Mais do que preocupante, a elevação do número de feminicídios no Rio Grande do Sul, pelo segundo ano seguido, indica a urgência de ações abrangentes e eficientes para prevenir a violência contra as mulheres. Cada vez mais fica comprovado que feminicídio não é apenas caso de polícia, ainda que a vigilância e a punição rigorosa dos agressores continuem sendo indispensáveis. Antes, porém, é uma questão de educação – familiar e escolar –, pois os autores desses crimes hediondos costumam ser formados (ou deformados) numa cultura patriarcal e machista que, infelizmente, ainda predomina na sociedade brasileira.
A situação gaúcha é realmente assustadora. De acordo com o Mapa dos Feminicídios elaborado pela Polícia Civil, 106 mulheres foram assassinadas no ano passado por questões de gênero, um aumento de 10,4% sobre o registro de 96 casos do ano passado, que já era muito ruim. Os relatórios assinalam uma retomada da trajetória ascendente, pois os números fatais vinham diminuindo entre 2018 e 2020.
A educação para a igualdade de gênero precisa ser implementada, tanto no âmbito familiar quanto nas escolas
Na verdade, não são apenas números: são vidas interrompidas, famílias enlutadas, órfãos, o pior desfecho para relações humanas que deveriam ser regidas pelo amor, pelo afeto e pelo respeito mútuo. A dimensão dessa tragédia humana no Estado pode ser observada no detalhamento do relato policial sobre as ocorrências de 2022: das 106 mulheres assassinadas, 89 eram mães. E 43 desses crimes deixaram 95 crianças e adolescentes na mais traumatizante das situações familiares, de ter um pai como assassino da mãe.
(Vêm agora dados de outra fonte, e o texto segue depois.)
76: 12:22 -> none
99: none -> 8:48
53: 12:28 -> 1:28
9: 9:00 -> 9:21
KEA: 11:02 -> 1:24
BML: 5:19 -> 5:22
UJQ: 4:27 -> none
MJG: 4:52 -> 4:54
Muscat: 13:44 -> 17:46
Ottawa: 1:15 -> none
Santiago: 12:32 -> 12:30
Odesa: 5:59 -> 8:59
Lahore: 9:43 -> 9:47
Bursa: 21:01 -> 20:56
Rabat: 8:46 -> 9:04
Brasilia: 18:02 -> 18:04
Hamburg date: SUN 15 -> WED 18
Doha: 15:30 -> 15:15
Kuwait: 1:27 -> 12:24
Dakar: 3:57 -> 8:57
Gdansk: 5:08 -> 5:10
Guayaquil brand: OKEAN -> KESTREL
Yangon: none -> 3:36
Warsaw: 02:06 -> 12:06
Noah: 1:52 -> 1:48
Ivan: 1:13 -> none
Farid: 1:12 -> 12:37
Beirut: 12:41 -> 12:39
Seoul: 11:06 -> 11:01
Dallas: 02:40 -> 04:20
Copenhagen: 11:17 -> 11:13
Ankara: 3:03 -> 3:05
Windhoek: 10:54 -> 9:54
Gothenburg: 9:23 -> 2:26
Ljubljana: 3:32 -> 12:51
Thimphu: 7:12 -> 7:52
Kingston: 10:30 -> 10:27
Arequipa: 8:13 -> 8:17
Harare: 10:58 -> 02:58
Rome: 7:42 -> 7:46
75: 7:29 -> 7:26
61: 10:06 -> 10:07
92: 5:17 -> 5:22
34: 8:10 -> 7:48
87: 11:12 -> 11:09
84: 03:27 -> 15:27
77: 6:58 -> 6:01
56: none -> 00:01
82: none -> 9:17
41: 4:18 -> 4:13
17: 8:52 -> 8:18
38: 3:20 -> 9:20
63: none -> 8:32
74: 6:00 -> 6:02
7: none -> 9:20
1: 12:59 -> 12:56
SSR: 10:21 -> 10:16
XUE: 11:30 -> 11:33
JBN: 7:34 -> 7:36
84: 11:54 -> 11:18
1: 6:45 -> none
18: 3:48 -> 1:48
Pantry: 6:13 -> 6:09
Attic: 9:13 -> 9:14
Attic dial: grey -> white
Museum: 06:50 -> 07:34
Ainda que as estruturas governamentais e policiais venham se aperfeiçoando para combater o feminicídio, com a criação de delegacias especializadas, orientação de defesa às mulheres e atenção às medidas protetivas, há carência de ações mais efetivas voltadas para a prevenção. Nesse contexto, a educação para a igualdade de gênero precisa ser implementada, tanto no âmbito familiar quanto nas escolas.
Meninos e meninas precisam aprender desde cedo que todos somos iguais em direitos e deveres, como diz a nossa Constituição, mas também que o respeito recíproco é condição imprescindível para a vida em comum. Para isso, é urgente atacar a cultura machista, o preconceito e a discriminação às mulheres, tudo o que significar dominação de um ser humano sobre o outro. O fator preponderante da violência doméstica continua sendo a ideia equivocada de que o homem é dono da mulher, da filha, da enteada, da sobrinha ou de qualquer dependente feminina de seu círculo relacional. Muitos ainda confundem proteção, que em certos casos pode ser necessária, com propriedade, o que, em se tratando de seres humanos, é sempre abominável porque implica dominação e submissão.
A educação para o respeito passa também pelo enfrentamento de tabus, como a resistência ao debate de temas sexuais nas escolas. Uma criança que não aprende a verbalizar sua fisiologia dificilmente vai entender quando está sendo abusada em casa. A prevenção passa também pelo uso de linguagem adequada no tratamento de questões de gênero, na abolição de piadas machistas que desmerecem e constrangem as mulheres. Muitas vezes aquilo que começa com uma simples brincadeira de mau gosto evolui para a violência psicológica, para a lesão corporal e até para o homicídio. O Mapa do Feminicídio é um indicador extremamente útil, porque também reflete, em números trágicos, a consequência desse histórico descaso educacional que precisa ser corrigido.